Studio album by The Sandpipers
- Released: 1967
- Genre: Pop
- Label: A&M LP-135/SP-4135
- Producer: Tommy LiPuma

The Sandpipers chronology
| The Sandpipers (1967) | Misty Roses (1967) | Softly (1968) |

= Misty Roses =

Misty Roses was an LP album by The Sandpipers released by A&M Records in 1967. The album reached #135 on the Billboard chart and the first track, "Cuando Salí de Cuba," made #3 on the Billboard Adult Contemporary chart.
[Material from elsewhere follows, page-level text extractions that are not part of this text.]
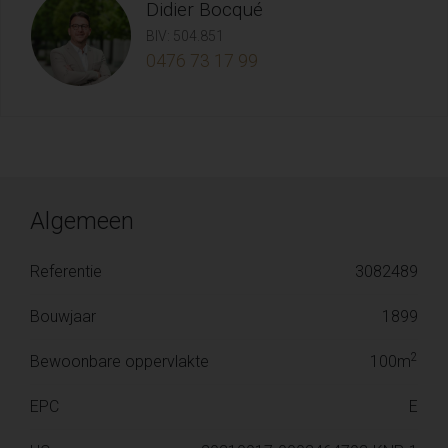
Didier Bocqué
BIV: 504.851
0476 73 17 99
Algemeen
Referentie
3082489
Bouwjaar
1899
2
Bewoonbare oppervlakte
100m
EPC
E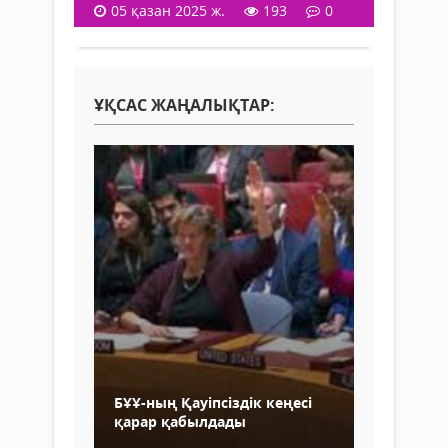
05 қазан 2025 ж.
193
0
ҰҚСАС ЖАҢАЛЫҚТАР:
БҰҰ-ның Қауіпсіздік кеңесі
қарар қабылдады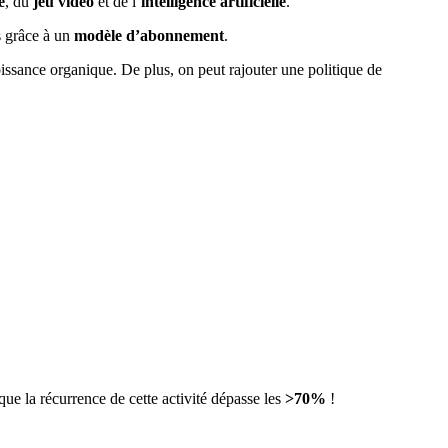
é
, du
jeu vidéo
et de l’
intelligence artificielle
.
s grâce à un
modèle d’abonnement
.
roissance organique. De plus, on peut rajouter une politique de
que la récurrence de cette activité dépasse les
>70%
!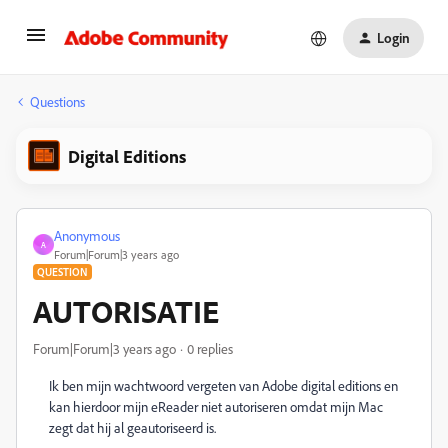
Login
Questions
Digital Editions
Anonymous
A
Forum|Forum|3 years ago
QUESTION
AUTORISATIE
Forum|Forum|3 years ago
0 replies
Ik ben mijn wachtwoord vergeten van Adobe digital editions en
kan hierdoor mijn eReader niet autoriseren omdat mijn Mac
zegt dat hij al geautoriseerd is.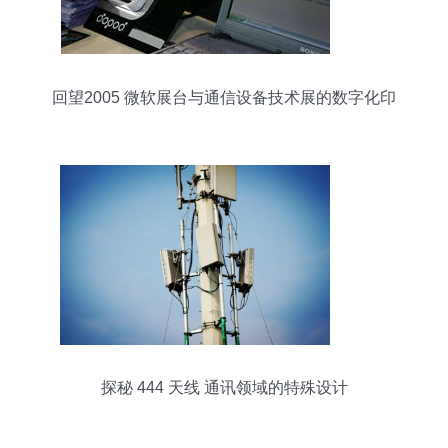
回望2005 微软展台与通信设备技术展的数字化印
记
探秘 444 天线 通讯领域的特殊设计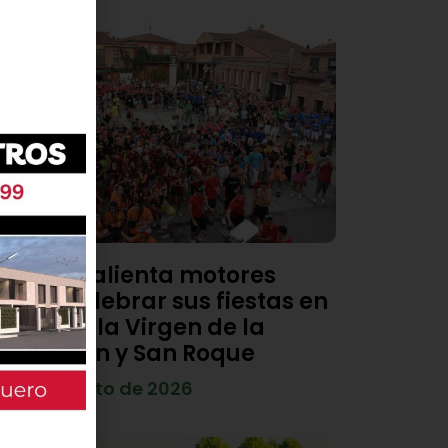
Viana calienta motores
para celebrar sus fiestas en
honor a la Virgen de la
Asunción y San Roque
4 de agosto de 2026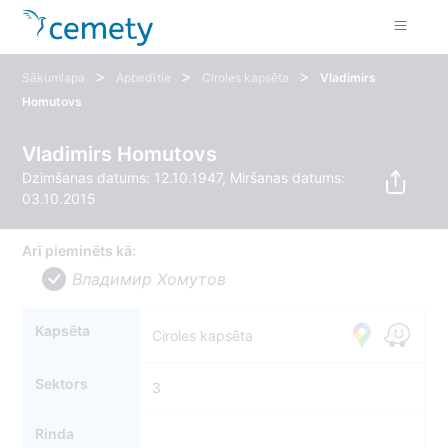
>
>
>
Sākumlapa
Apbedītie
Ciroles kapsēta
Vladimirs
Homutovs
Vladimirs Homutovs
Dzimšanas datums: 12.10.1947, Miršanas datums:
03.10.2015
Arī pieminēts kā:
Владимир Хомутов
Kapsēta
Ciroles kapsēta
Sektors
3
Rinda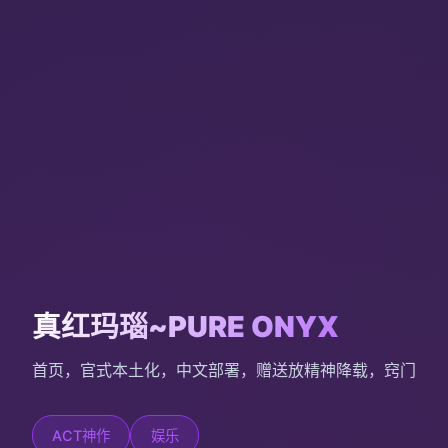
真红玛瑙~PURE ONYX
首页，官式本土化，中文部署，赠送放精神降载，窍门
ACT神作
娱乐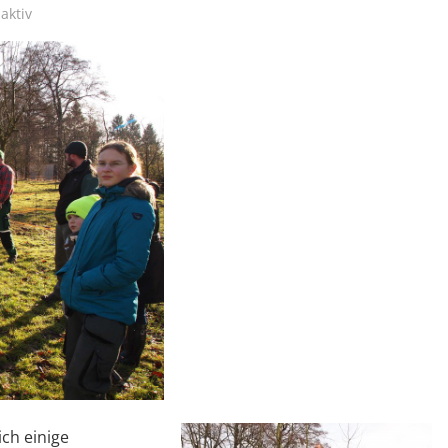
aktiv
ch einige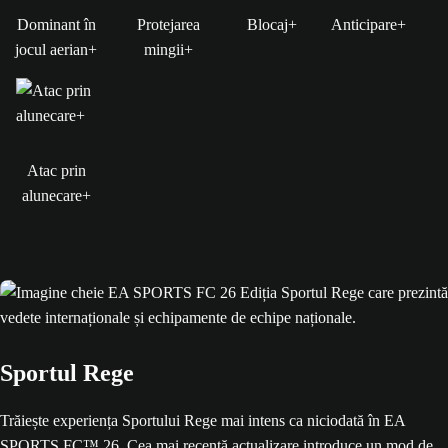
Dominant în
Protejarea
Blocaj+
Anticipare+
jocul aerian+
mingii+
Atac prin
alunecare+
Sportul Rege
Trăiește experiența Sportului Rege mai intens ca niciodată în EA
SPORTS FC™ 26. Cea mai recentă actualizare introduce un mod de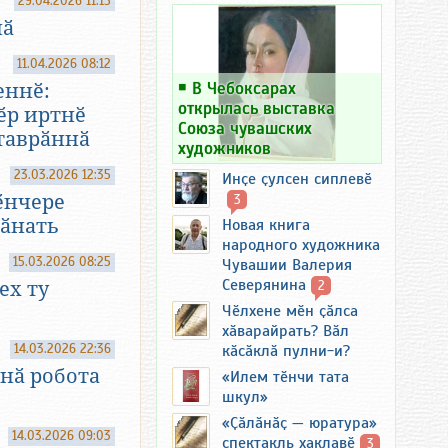
29.04.2026 11:15
нӑ
11.04.2026 08:12
￭
В Чебоксарах
еннӗ:
открылась выставка
ӗр иртнӗ
Союза чувашских
таврӑннӑ
художников
23.03.2026 12:35
Инҫе ҫулсен сиплевӗ
ӗнчере
3
ӑнать
Новая книга
народного художника
15.03.2026 08:25
Чувашии Валерия
Северянина
ех ту
2
Чӗлхене мӗн ҫӑлса
хӑварайрать? Вӑл
14.03.2026 22:36
кӑсӑклӑ пулни-и?
нӑ робота
«Илем тӗнчи тата
шкул»
«Ҫӑлӑнӑҫ — юратура»
14.03.2026 09:03
спектакль хаклавӗ
3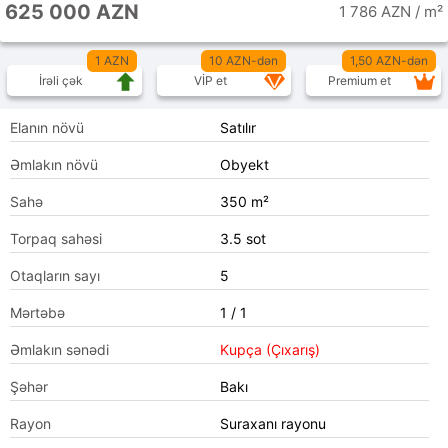
625 000 AZN
1 786 AZN / m²
1 AZN
10 AZN-dən
1,50 AZN-dən
İrəli çək
VİP et
Premium et
Elanın növü
Satılır
Əmlakın növü
Obyekt
Sahə
350 m²
Torpaq sahəsi
3.5 sot
Otaqların sayı
5
Mərtəbə
1 / 1
Əmlakın sənədi
Kupça (Çıxarış)
Şəhər
Bakı
Rayon
Suraxanı rayonu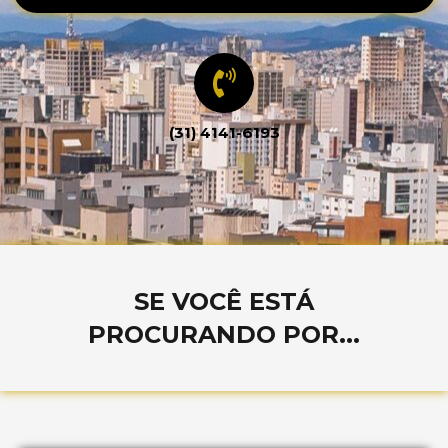
(31) 4141-6193
SE VOCÊ ESTÁ
PROCURANDO POR...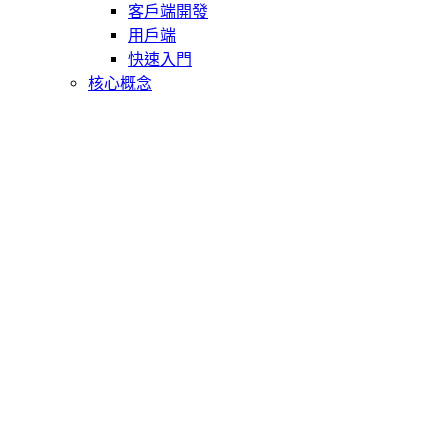
客戶端開發
用戶端
快速入門
核心概念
The December 23, 1967 issue of Billboard Magazine reviewed the album:
The Sandpipers have established themselves as good album sellers and this new entry should sustain their sales pace. The title song is a winner and will draw plays, as will the rest of the solid repertoire.

Catalog numbers were LP-135/SP-4135 in the U.S. and Canada, and AMLS912 in the U.K. Other international releases included Australia (Mayfair SMF66-9924), Austria (A&M 212 026), Brazil (Fermata FB-207), Columbia (Fermata LPF 24-46), Germany (A&M 212 026), South Africa (A&M LAM 2032), Spain (A&M/Hispavox HDAS 371-14), and Taiwan (First S-FL-1575, orange vinyl, and Bell SWL-1137, red vinyl). The album was reissued in 1974 on the U.K. Mayfair label.

Professional ratings
Review scores
| Source | Rating |
| Allmusic | Star |

== Track listing ==

Side One
1. "Cuando Salí de Cuba" (Luis Aguilé) 2:39
2. "And I Love Her" (John Lennon/Paul McCartney) 2:19
3. "Fly Me to the Moon (In Other Words)" (Bart Howard) 1:51
4. "Strange Song" (Chip Taylor) 2:43
5. "The Honeywind Blows" (Fred Hellerman/Fran Minkoff) 2:30

Side Two
1. "Misty Roses" (Tim Hardin) 3:27
2. "Today" (Randy Sparks) 2:25
3. "I Believed It All" (Al Hirt/Alan Bergman/Marilyn Bergman) 2:49
4. "Daydream" (John Sebastian) 2:15
5. "Wooden Heart" (Fred Wise/Ben Weisman/Kay Twomey/Bert Kaempfert) 2:11

== Production ==
- Producer: Tommy LiPuma
- Arrangers: Perry Botkin, Jr., Nick DeCaro
- Engineers: Henry Lewy, Bruce Botnick
- Album Design: Corporate Head
- Art Director: Tom Wilkes
- Photography: Guy Webster
- Back Cover: Peter Whorf

== Reissue ==
The album was combined with The Wonder of You in a 2006 CD release by Collectors' Choice Music.